Policymakers often choose a policy bundle that is a combination of different interventions in different dosages. We develop a new technique—treatment variant aggregation (TVA)—to select a policy from a large factorial design. TVA pools together policy variants that are not meaningfully different and prunes those deemed ineffective. This allows us to restrict attention to aggregated policy variants, consistently estimate their effects on the outcome, and estimate the best policy effect adjusting for the winner’s curse. We apply TVA to a large randomized controlled trial that tests interventions to stimulate demand for immunization in Haryana, India. The policies under consideration include reminders, incentives, and local ambassadors for community mobilization. Cross-randomizing these interventions, with different dosages or types of each intervention, yields 75 combinations. The policy with the largest impact (which combines incentives, ambassadors who are information hubs, and reminders) increases the number of immunizations by 44% relative to the status quo. The most cost-effective policy (information hubs, ambassadors, and SMS reminders but no incentives) increases the number of immunizations per dollar by 9.1% relative to status quo.

Abstract

This is an absolutely superb paper tackling a hugely important policy question. The authors develop a new econometric approach to aggregating high-dimensional factorial designs in RCTs in order to identify the most effective policies, and apply it to the question of increasing childhood immunization rates. I am thoroughly impressed by every aspect of this paper: the dataset used, the specific treatment arms used, the policy relevance, and the approach to identifying the best policy.

Summary Measures1

We asked evaluators to give some overall assessments, in addition to ratings across a range of criteria. See the evaluation summary “metrics” for a more detailed breakdown of this. See these ratings in the context of all Unjournal ratings, with some analysis, in our data presentation here.2

Rating

90% Credible Interval

Overall assessment3

98/100

96 - 100

Journal rank tier, normative rating4

5.0/5

5.0 - 5.0

Overall assessment: We asked evaluators to rank this paper “heuristically” as a percentile “relative to all serious research in the same area that you have encountered in the last three years.” We requested they “consider all aspects of quality, credibility, importance to knowledge production, and importance to practice.”

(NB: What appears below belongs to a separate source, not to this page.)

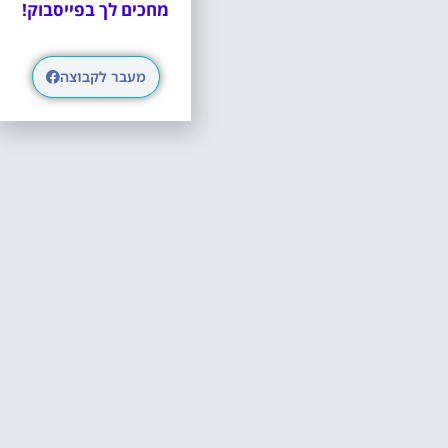
מחכים לך בפייסבוק!
מעבר לקבוצה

Journal rank tier, normative rating (0-5): “On a ‘scale of journals’, what ‘quality of journal’ should this be published in? (See ranking tiers discussed here)” Note: 0= lowest/none, 5= highest/best”.

See here for the full evaluator guidelines, including further explanation of the requested ratings.

Written report

This is an absolutely superb paper tackling a hugely important policy question. The authors develop a new econometric approach to aggregating high-dimensional factorial designs in RCTs in order to identify the most effective policies, and apply it to the question of increasing childhood immunization rates. I am thoroughly impressed by every aspect of this paper: the dataset used, the specific treatment arms used, the policy relevance, and the approach to identifying the best policy. The overall takeaways of the paper are not only of particular policy relevance but also provide key insight into the economics of reminders.

A key strength of this paper relative to other papers in immunization is the outcome dataset. Most papers use parents’ self-reports of vaccination status, whereas this paper critically creates a new administrative database to accurately record immunization activity in both treatment and control. This is particularly important when evaluating treatments such as reminders because when parents self-report vaccinations, this kind of treatment may impact reporting itself irrespective of latent treatment effects on actual immunization

Banerjee et al. (2010)[1] is one of the most important and influential papers in this literature, illustrating the efficacy of incentives in increasing immunization rates. Another component of this current paper which I found very compelling was that it examines the key policy questions that remained following the results of that initial paper regarding the level of incentives over the course of the immunization course.

Another major gap in the literature that this paper addresses is on the role of SMS campaigns in preventative health. There is wide variation in the treatment effects from these types of messages, and it has thus far been unclear as to the reason why: is it necessary to have a famous Nobel Laureate deliver the message via video, for instance, as was done by some of the authors during COVID? One natural explanation for the heterogeneity in treatment effects is that SMS messages exhibit the kind of complementarity that is at the core of this design.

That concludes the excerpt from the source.